Welcome to Pydra: A simple dataflow engine with scalable semantics’s documentation!
Pydra is a new lightweight dataflow engine written in Python. Pydra is developed as an open-source project in the neuroimaging community, but it is designed as a general-purpose dataflow engine to support any scientific domain.
Scientific workflows often require sophisticated analyses that encompass a large collection of algorithms. The algorithms, that were originally not necessarily designed to work together, and were written by different authors. Some may be written in Python, while others might require calling external programs. It is a common practice to create semi-manual workflows that require the scientists to handle the files and interact with partial results from algorithms and external tools. This approach is conceptually simple and easy to implement, but the resulting workflow is often time consuming, error-prone and difficult to share with others. Consistency, reproducibility and scalability demand scientific workflows to be organized into fully automated pipelines. This was the motivation behind Pydra - a new dataflow engine written in Python.
The Pydra package is a part of the second generation of the Nipype ecosystem — an open-source framework that provides a uniform interface to existing neuroimaging software and facilitates interaction between different software components. The Nipype project was born in the neuroimaging community, and has been helping scientists build workflows for a decade, providing a uniform interface to such neuroimaging packages as FSL, ANTs, AFNI, FreeSurfer and SPM. This flexibility has made it an ideal basis for popular preprocessing tools, such as fMRIPrep and C-PAC. The second generation of Nipype ecosystem is meant to provide additional flexibility and is being developed with reproducibility, ease of use, and scalability in mind. Pydra itself is a standalone project and is designed as a general-purpose dataflow engine to support any scientific domain.
The goal of Pydra is to provide a lightweight dataflow engine for computational graph construction, manipulation, and distributed execution, as well as ensuring reproducibility of scientific pipelines. In Pydra, a dataflow is represented as a directed acyclic graph, where each node represents a Python function, execution of an external tool, or another reusable dataflow. The combination of several key features makes Pydra a customizable and powerful dataflow engine:
Composable dataflows: Any node of a dataflow graph can be another dataflow, allowing for nested dataflows of arbitrary depths and encouraging creating reusable dataflows.
Flexible semantics for creating nested loops over input sets: Any Task or dataflow can be run over input parameter sets and the outputs can be recombined (similar concept to Map-Reduce model, but Pydra extends this to graphs with nested dataflows).
A content-addressable global cache: Hash values are computed for each graph and each Task. This supports reusing of previously computed and stored dataflows and Tasks.

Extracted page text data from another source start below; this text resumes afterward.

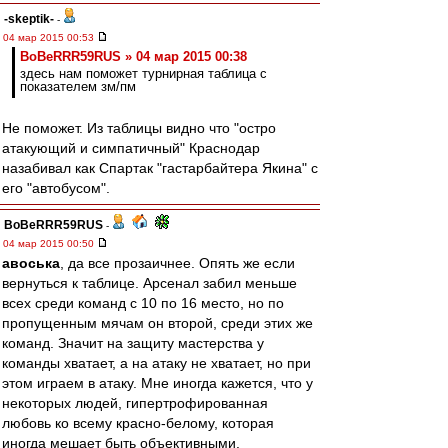
-skeptik-
-
04 мар 2015 00:53
BoBeRRR59RUS » 04 мар 2015 00:38
здесь нам поможет турнирная таблица с
показателем зм/пм
Не поможет. Из таблицы видно что "остро
атакующий и симпатичный" Краснодар
назабивал как Спартак "гастарбайтера Якина" с
его "автобусом".
BoBeRRR59RUS
-
04 мар 2015 00:50
авоська
, да все прозаичнее. Опять же если
вернуться к таблице. Арсенал забил меньше
всех среди команд с 10 по 16 место, но по
пропущенным мячам он второй, среди этих же
команд. Значит на защиту мастерства у
команды хватает, а на атаку не хватает, но при
этом играем в атаку. Мне иногда кажется, что у
некоторых людей, гипертрофированная
любовь ко всему красно-белому, которая
иногда мешает быть объективными.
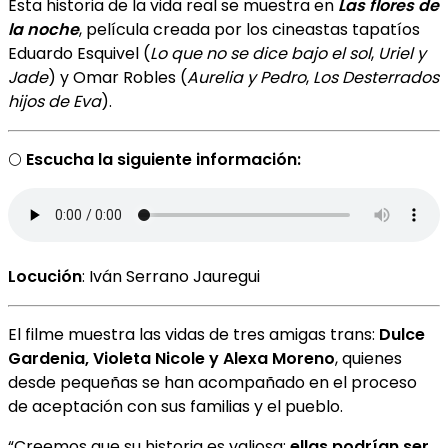
Esta historia de la vida real se muestra en
Las flores de
la noche
, película creada por los cineastas tapatíos
Eduardo Esquivel (
Lo que no se dice bajo el sol
,
Uriel y
Jade
) y Omar Robles (
Aurelia y Pedro
,
Los Desterrados
hijos de Eva
).
🌕
Escucha la siguiente información:
Locución
: Iván Serrano Jauregui
El filme muestra las vidas de tres amigas trans:
Dulce
Gardenia, Violeta Nicole y Alexa Moreno
, quienes
desde pequeñas se han acompañado en el proceso
de aceptación con sus familias y el pueblo.
“Creemos que su historia es valiosa;
ellas podrían ser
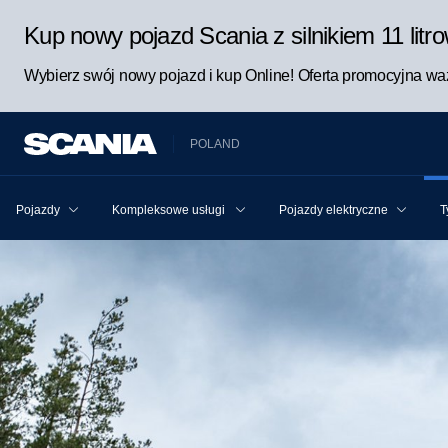
Kup nowy pojazd Scania z silnikiem 11 lit
Wybierz swój nowy pojazd i kup Online! Oferta promocyjna waż
POLAND
Pojazdy
Kompleksowe usługi Scania dla pojazdu i kierowcy
Pojazdy elektryczne
T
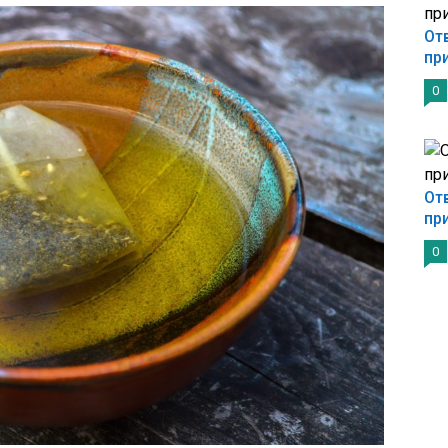
От
пр
0
От
пр
0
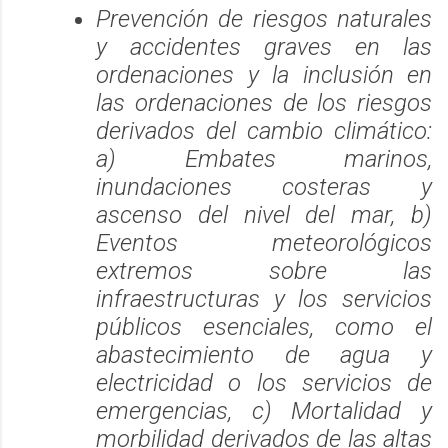
Prevención de riesgos naturales
y accidentes graves en las
ordenaciones y la inclusión en
las ordenaciones de los riesgos
derivados del cambio climático:
a) Embates marinos,
inundaciones costeras y
ascenso del nivel del mar, b)
Eventos meteorológicos
extremos sobre las
infraestructuras y los servicios
públicos esenciales, como el
abastecimiento de agua y
electricidad o los servicios de
emergencias, c) Mortalidad y
morbilidad derivados de las altas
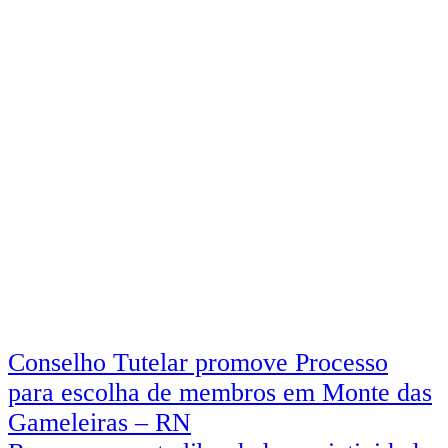
Navegação
Conselho Tutelar promove Processo
para escolha de membros em Monte das
de
Gameleiras – RN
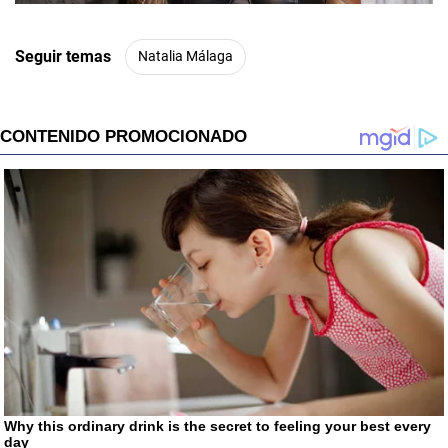
Seguir temas
Natalia Málaga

Support for Python functions and external (shell) commands: Pydra can decorate and use existing functions in Python libraries alongside external command line tools, allowing easy integration of existing code and software.
Native container execution support: Any dataflow or Task can be executed in an associated container (via Docker or Singularity) enabling greater consistency for reproducibility.
Auditing and provenance tracking: Pydra provides a simple JSON-LD-based message passing mechanism to capture the dataflow execution activities as a provenance graph. These messages track inputs and outputs of each task in a dataflow, and the resources consumed by the task.